To the Rev. Dr. Lyman Abbott: As to the matter of my renomination, it seems to me that the proper ground to take is that any one who supposes that I have been scheming for it is not merely a fool, but shows himself to be a man of low morality. He reflects upon him

self, not upon me. There has never been a moment when I could not have had the Republican nomination with practical unanimity by simply raising one finger. At this moment I am still actively engaged in getting delegates for Taft-as in Texas, for instance, to mention something that occurred a week ago; or in preventing delegates who have been instructed for Taft for declaring that they would go for me anyhow-to cite action which I took yesterday as regards two delegates in West Virginia. Any man competent to express any opinion whatever knows this perfectly well. He knows that not merely the far West but that, for instance, the conventions of New York, New Jersey, Massachusetts and Vermont would have gone for me with the wildest enthusiasm if I had merely said I was willing to abide by the judgment of the party as to whether or not it was expedient that I should run.

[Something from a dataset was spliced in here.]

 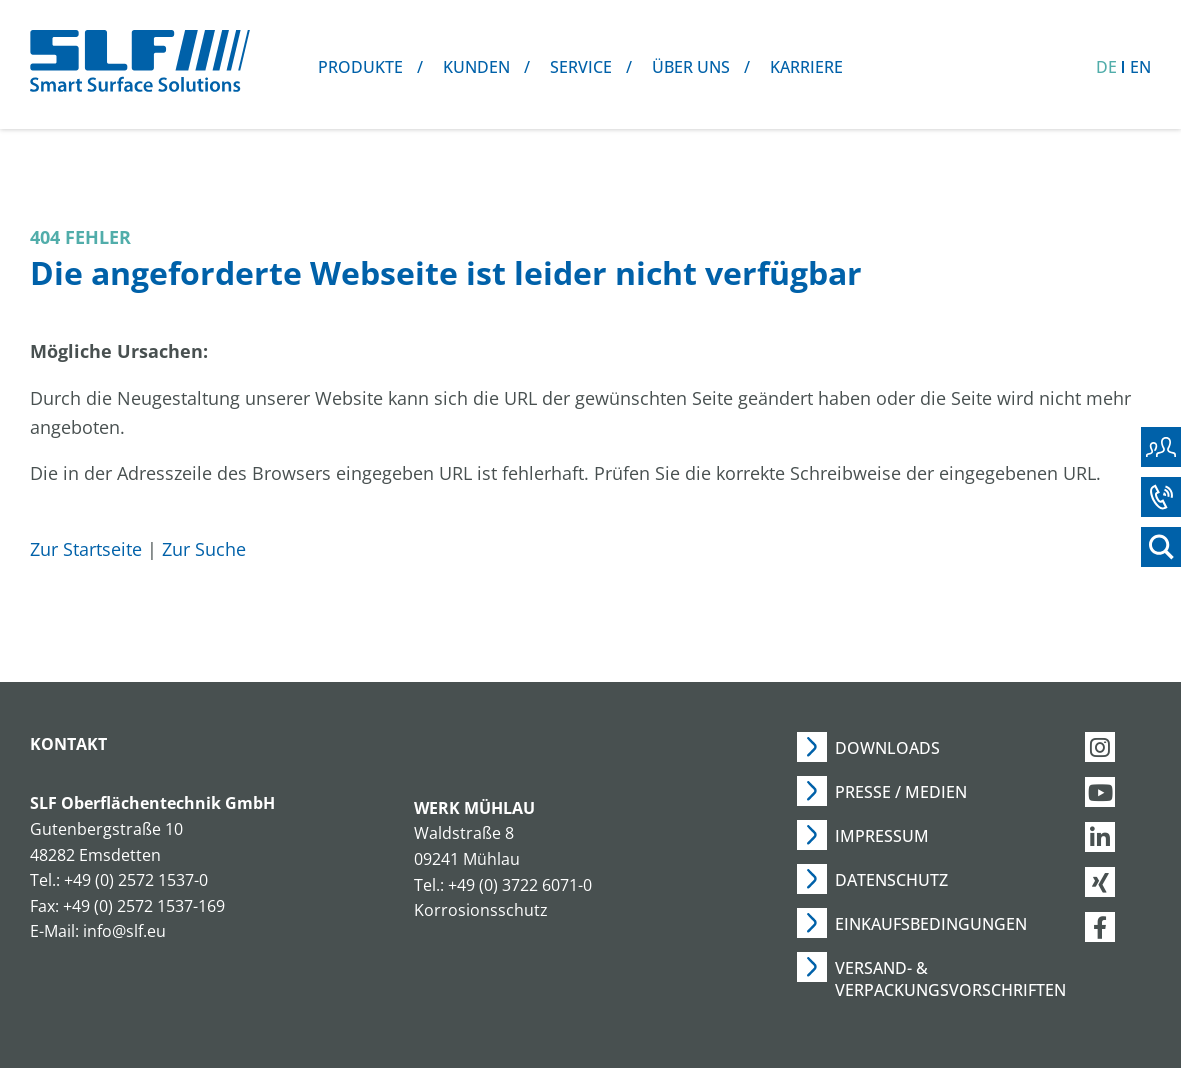 What do you see at coordinates (481, 910) in the screenshot?
I see `Korrosionsschutz` at bounding box center [481, 910].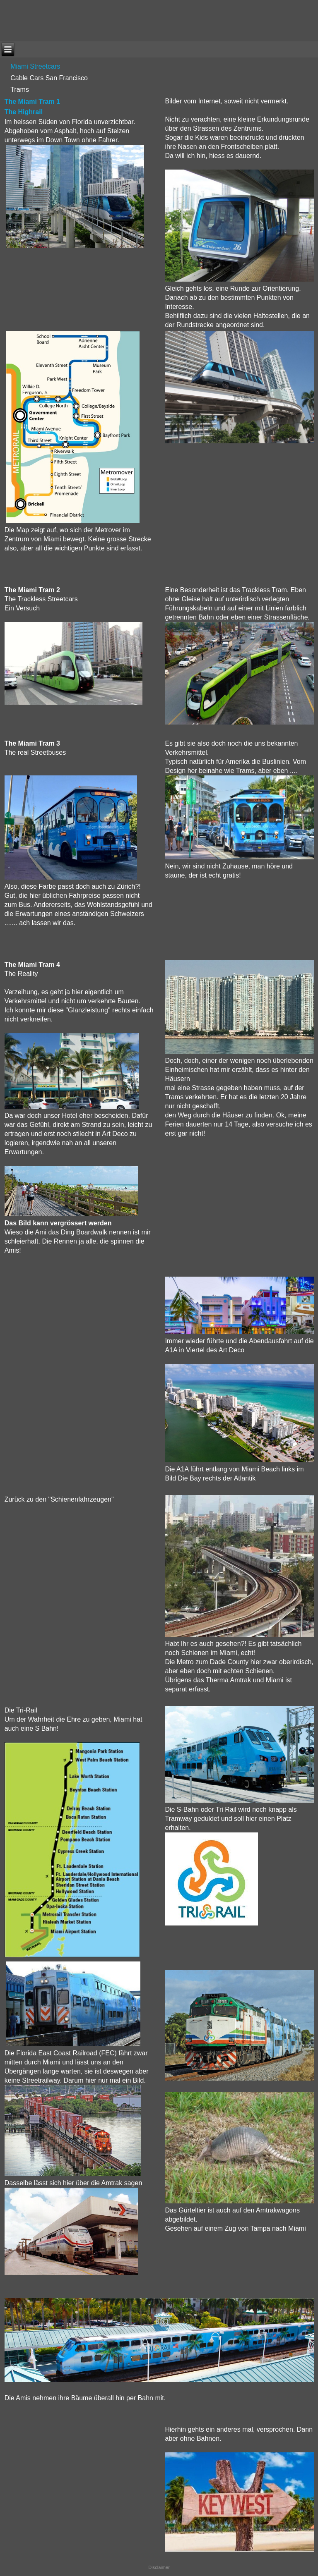 The width and height of the screenshot is (318, 2576). I want to click on Disclaimer, so click(158, 2567).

Under such circumstances, when I could without the slightest difficulty have made each State convention declare for me with infinitely greater enthusiasm than any State convention has shown about anything yet, it is simply silly to suppose that I would go into some intrigue even more futile than tortuous-an intrigue that would have to be kept secret from all my best friends, including, for instance, Senator Lodge, and Loeb, and all my family-an intrigue which would be entirely pointless, and almost certainly of no avail. Moreover, be it remembered that the same people who speak of this as my secret intention are at other times the ones who are loudest in denouncing me for trying to bring about Taft's nomination. The real fact is, as most of them know perfectly well, that nothing could have prevented my renomination excepting the most resolute effort on my part to get some one else accepted as representing me and nominated in my place; and I had this object partly in view in endeavoring to get Taft nominated, although I was of course mainly actuated by the fact that I think that of all men in the country Taft is the best fitted at this time to be President and to carry on the work upon which we have entered during the past six years.

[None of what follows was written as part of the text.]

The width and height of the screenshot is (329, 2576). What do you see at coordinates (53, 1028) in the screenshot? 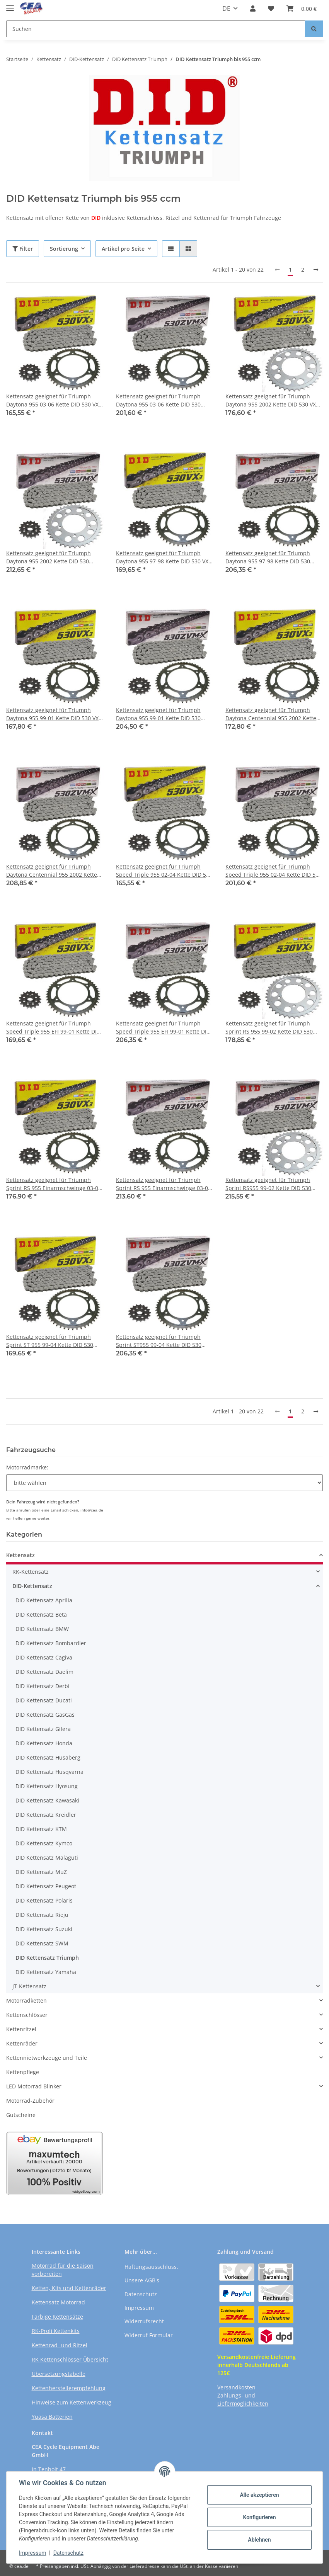
I see `Kettensatz geeignet für Triumph Speed Triple 955 EFI 99-01 Kette DID 530 VX3 108 offen 18/43` at bounding box center [53, 1028].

The facts about the third-term agitation are that it does not come from any men high in public life, but from plain people who take no very great part in politics, and who seem to have been puzzled at my attitude in declining to run. The politicians, like the big business men, all cordially agree with me that I ought not to run again. A few weeks ago there was an article published that you ought to see if you have any desire to know where the third-term talk comes from. It isn't "inspired" from above at all. Yesterday, for instance, Vorys, Taft's campaign manager in Ohio, suddenly told me that he had difficulty in Ohio in preventing the ordinary voters, the men whom he would meet at the drug stores or in the cars, or in similar places, from insisting upon my being nominated. Under such circumstances I would be exasperated, if I were not amused, at so much as anybody talking about the supposition that I was engaged in an effort to have the renomination forced upon me. As a matter of fact I doubt if Taft himself could be more anxious than I am that Taft be nominated, and that any stampede to me be prevented. I wish it on every account, personal and public, and I am bending every energy now to prevent the possibility of such a stampede; because if the convention were stampeded and I were nominated an exceedingly ugly situation would be created, a situation very difficult to meet at all and impossible to meet satisfactorily; whereas if, as I have every reason to believe, Taft is nominated almost by acclamation, certainly on the first ballot, everything is as it should be.